Thursday, February 12, 2015
Eating as a Spiritual Practice
When I eat I connect with creation in an intimate way. It has become important to me to know where my food comes from, how it was grown, transported, processed and how producing it might have affected other life. Is it local? Is it in season? Does eating it cause harm to my body, the human community, or any of my fellow inhabitants of Earth? These questions slow me down. I also ask myself if I am really hungry especially if it is between meals or I find myself thinking about grazing through the kitchen.
To stop and think before I eat has made eating a spiritual practice. There is not only the satisfying of bodily hungry, there is the deep connection to all that is. I was at the Earth Care Summit put on by Ecumenical Ministries of Oregon last month and one of the speakers made the comment that We are only temporarily not soil. That comment speaks to me and my own journey of faith. I remember a time when I thought that soil made vegetables dirty. I no longer think that and I no longer get excited by a little soil on my lettuce or celery. After all that soil is a remnant of the nourishing substance that allows the vegetables to grow. In the soil are the remains of other beings, plants and creatures that once lived and now assist after their death by nourishing seedlings that feed another generation. It is really quite profound. Soon it will be Lent and on Ash Wednesday when I hear, "Remember you are dust and to dust you will return", I will think, "Remember you are of the Earth and to the Earth you will return" because I believe that would be closer to the original meaning of the phrase dust to dust. (Dust makes me think of billowing dust bunnies under the bed!) The bodies we live in are of the stuff of the Earth. From the Earth comes the food that nourishes us. The Earth is where our bodies find a final resting place.
This thought of the final resting place has led me to desire a green burial at death. At one time I believed that cremation was a better choice for the Earth but after doing some research I realized that is not true. Conventional burial - in a casket with cement grave liner - is anything but green or natural, but using fossil fuels to burn a body puts all sorts of noxious fumes into the air and does not return carbon to the ground... the carbon of the body. So natural burial is now my desire. There are several places near my home where this can happen. Some use biodegradable caskets while others lower the body to the ground in a shroud. There are places that make burial shrouds or a family can provide their own natural fiber blanket wrap. I like the idea of being wrapped and placed directly in the Earth. The idea of a casket with nails or locks always gave me nightmares as did cremation which I know is crazy, but somehow being placed in the Earth is comforting.
I know I jumped pretty quickly from eating to dying but the two are closely connected. We eat to live and when we stop we die. How we eat determines the health of our bodies and contributes to the quality of our lives. The more spiritually connected to how I eat the more aware of connections I have become. Years ago I became a vegetarian after discovering how meat eating in the wealthy countries created famine in the poorer countries.
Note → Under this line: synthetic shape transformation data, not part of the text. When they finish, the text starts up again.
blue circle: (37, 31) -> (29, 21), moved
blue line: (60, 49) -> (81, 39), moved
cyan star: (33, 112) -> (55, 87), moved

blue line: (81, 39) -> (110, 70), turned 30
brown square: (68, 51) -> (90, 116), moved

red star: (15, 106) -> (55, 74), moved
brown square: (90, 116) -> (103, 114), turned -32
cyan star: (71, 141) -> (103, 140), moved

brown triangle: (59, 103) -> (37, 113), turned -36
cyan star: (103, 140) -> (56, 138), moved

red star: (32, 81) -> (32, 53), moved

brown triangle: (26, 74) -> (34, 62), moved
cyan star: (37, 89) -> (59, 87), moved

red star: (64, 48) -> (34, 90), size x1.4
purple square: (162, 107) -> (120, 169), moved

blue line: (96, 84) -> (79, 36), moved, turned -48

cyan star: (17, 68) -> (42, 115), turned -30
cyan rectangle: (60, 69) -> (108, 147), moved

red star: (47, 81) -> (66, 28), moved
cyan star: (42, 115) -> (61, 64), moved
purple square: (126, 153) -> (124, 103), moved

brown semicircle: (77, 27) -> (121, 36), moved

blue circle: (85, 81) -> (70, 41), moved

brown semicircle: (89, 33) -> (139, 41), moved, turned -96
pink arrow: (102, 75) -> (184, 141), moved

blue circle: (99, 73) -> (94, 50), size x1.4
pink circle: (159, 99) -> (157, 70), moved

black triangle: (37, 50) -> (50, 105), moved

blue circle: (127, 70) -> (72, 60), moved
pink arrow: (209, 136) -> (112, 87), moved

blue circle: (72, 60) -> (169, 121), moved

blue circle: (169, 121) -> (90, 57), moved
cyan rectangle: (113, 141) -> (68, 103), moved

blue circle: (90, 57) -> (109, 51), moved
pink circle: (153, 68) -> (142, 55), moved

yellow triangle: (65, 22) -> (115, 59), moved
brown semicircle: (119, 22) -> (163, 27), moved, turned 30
One author suggested that if every person in the wealthy nations would give up eating meat just two days a week it would have a large impact on the poorer nations. So I gave up meat for myself and two+ others who would not do so though I still ate fish and diary products. I called myself a political vegetarian. Then when my youngest daughter became a vegan after learning about animal cruelty, I identified with that aspect - although as I have said before, I did not stop eating dairy because somehow I thought that industry was not so bad. (Little did I know.) After some time when I became involved in environmental issues I also discovered that animal farms were terribly hard on the land and water supplies. So I had an added reason for being vegetarian. About the same time, I stopped eating fish because of the effect that overfishing was having on the ocean. After the Tsunami and the Fukishima nuclear disaster I heard a talk by Helen Caldicott from the Physicians for Social Responsibility and part of the message called into question the safety of Pacific Coast fish. Again, there was that connection between food supply and all that happens. Now I have come to the conviction that eating foods that come from animal agriculture contributes more to global climate change than driving a car. And at the same time my fundamental aversion to killing anything has risen to the surface of my soul where it should have been all along. How could I eat animals or eat products that contribute to the abuse and death of animals when I go to great lengths to save and release a spider or fly or wasp that gets trapped inside a building? Some advocates for animals say that to participate in the animal agricultural industry by consuming its products requires a person to deny the innate human desire to live with compassion toward all other life. I believe that is true.
I am working on compassionate living.